As Figure 3 shows, Amdocs receives ratings of "strong" or "very strong" in all categories. Its overall rating is "very strong."

Figure 3. Strategic Scorecard for Amdocs as an OSS Vendor, 2009

Figure 3.Strategic Scorecard for Amdocs as an OSS Vendor, 2009

VS = very strong; S = strong; ST = stable; SR = some risk; HR = high risk

Source: Gartner (November 2009)
 





Clarity

Clarity was established in 1994 and is headquartered in Sydney, Australia. This ISV offers a fundamentally complete, pre-integrated suite of OSS solutions, providing support for multi-service operations and multi-network technologies, both NGN IP and legacy. Its offering comprises a standardized, modular, end-to-end software platform spanning the entire OSS service assurance and service fulfillment value chain. Functionality comprises inventory management, configuration management, order management, provisioning, fault management, trouble ticketing, performance management, service-level agreement (SLA) management, workforce management and wholesale customer management.

The light, modular and flexible functionality makes this solution particularly attractive to startup CSPs, MVNOs, Tier 2 and 3 CSPs, which aim to monetize new market opportunities swiftly. However, Clarity's proposition has gained equally strong traction with Tier 1 CSPs looking for a fast implementation time and a moderate TCO. These characteristics predetermine Clarity's role as strategic partner for numerous CSPs, especially in emerging markets in the Asia/Pacific region. Clients include TelstraClear New Zealand and other incumbent Tier 1 CSPs such as Flag UK, PT Telekomunikasi Indonesia and Bharat Sanchar Nigam Ltd (BSNL) India.

The company has also focused its attention on the Middle East and Africa region for growth outside Asia/Pacific, and has secured some early wins with midsize CSPs in this region.

Clarity has also acquired some assets of Dot Communications, a wholesale service delivery platform company.

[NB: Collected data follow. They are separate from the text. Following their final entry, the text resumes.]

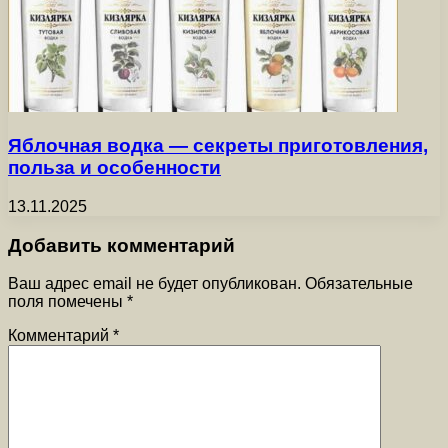
Яблочная водка — секреты приготовления,
польза и особенности
13.11.2025
Добавить комментарий
Ваш адрес email не будет опубликован.
Обязательные
поля помечены
*
Комментарий
*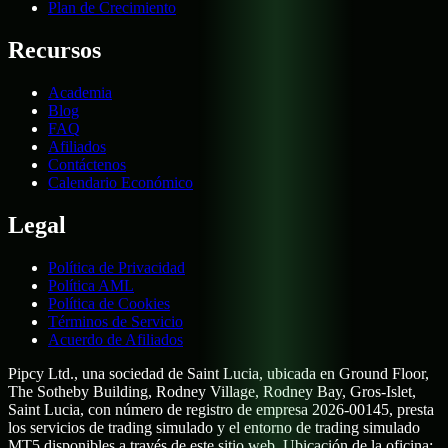
Plan de Crecimiento
Recursos
Academia
Blog
FAQ
Afiliados
Contáctenos
Calendario Económico
Legal
Política de Privacidad
Política AML
Política de Cookies
Términos de Servicio
Acuerdo de Afiliados
Pipcy Ltd., una sociedad de Saint Lucia, ubicada en Ground Floor,
The Sotheby Building, Rodney Village, Rodney Bay, Gros-Islet,
Saint Lucia, con número de registro de empresa 2026-00145, presta
los servicios de trading simulado y el entorno de trading simulado
MT5 disponibles a través de este sitio web. Ubicación de la oficina: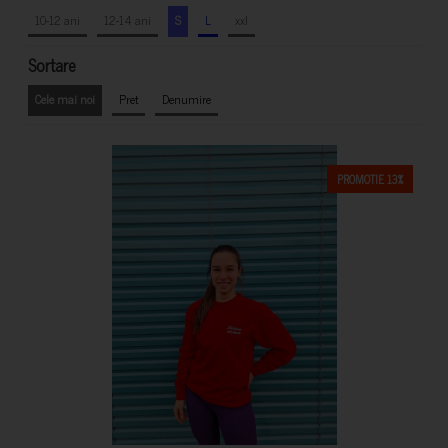
10-12 ani
12-14 ani
S
L
xxl
Sortare
Cele mai noi
Pret
Denumire
PROMOTIE 13%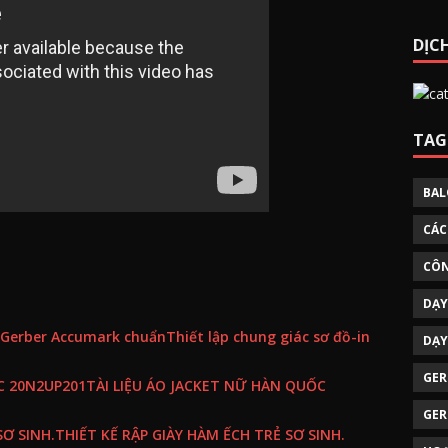
DỊCH
TAG
BAL
CÁC
CÔN
DẠY
Thiết lập chung giác sơ đồ-in
DẠY
GER
TÀI LIỆU ÁO JACKET NỮ HÀN QUỐC
GER
THIẾT KẾ RẬP GIÀY HÀM ẾCH TRẺ SƠ SINH.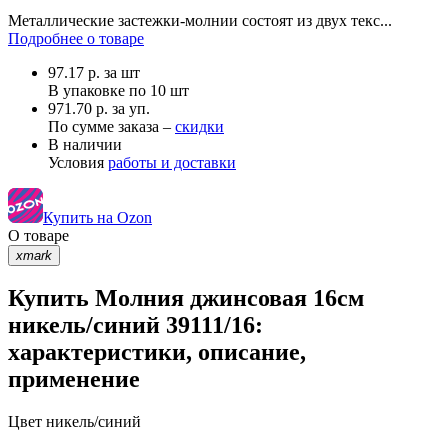
Металлические застежки-молнии состоят из двух текс...
Подробнее о товаре
97.17
р.
за шт
В упаковке по
10 шт
971.70 р. за уп.
По сумме заказа –
скидки
В наличии
Условия
работы и доставки
Купить на Ozon
О товаре
xmark
Купить Молния джинсовая 16см
никель/синий 39111/16:
характеристики, описание,
применение
Цвет
никель/синий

The acquisition is expected to strengthen Clarity's ability to deliver customer self-service and wholesale IP provisioning capability.

Typically, the company works with SI partners to implement its solutions in its home market. However, to increase its global footprint, Clarity needs to further expand its geographic partnership network outside the Asia/Pacific region, especially in Western Europe and North America. This network should be based on a mix of technology partners, global and local SIs' integration and channel partners. In a bid to achieve its goal, the company has formed partnerships with vendors like Tech Mahindra that provide off-the-shelf skills and services around Clarity products. Clarity's hybrid out-of-the box approach, which allows for necessary customization, anticipates CSPs' main "pain points" by mitigating the risks and cost of OSS implementations while still preparing for new revenue sources.

Having started out as an emerging-market OSS vendor, Clarity is now seeking to extend its achievement into mature markets. To succeed in this endeavor, Clarity needs to amend to an approach that endorses more complex and advanced application requirements in order to support rather low-volume, yet highly complex next-generation services and architectures, such as IPTV and IMS. Clarity scores highly with regards to its core inventory solution, but needs to enhance its autodiscovery, planning and engineering capabilities.

In November 2009, Clarity's owner, Powerlan, announced the purchase of the remaining 49% of shares in Omnix Software, which is a player in the Western European market for OSS planning and engineering. We expect to see synergies in the integration of joint Clarity and Omnix assets, from an R&D product development and customer implementation perspective. More importantly, both companies will be able to cross-leverage their existing geographic customer base and hence enhance their global footprint and increase overall market share.

Clarity receives a rating of "strong" for its comprehensive product and service proposition. However, after the completion and execution of the merger, Clarity is likely to receive a higher rating regarding, for example, product strategy.

The overall rating is "stable," as shown in Figure 4.

Figure 4. Strategic Scorecard for Clarity as an OSS Vendor, 2009

Figure 4.Strategic Scorecard for Clarity as an OSS Vendor, 2009

VS = very strong; S = strong; ST = stable; SR = some risk; HR = high risk

Source: Gartner (November 2009)
 





Comarch

This Polish multi-industry IT business solutions provider generated $164 million of revenue in 2008. Telecoms is one of the key vertical markets for Comarch, accounting for approximately 21% of the company's total sales in 2008.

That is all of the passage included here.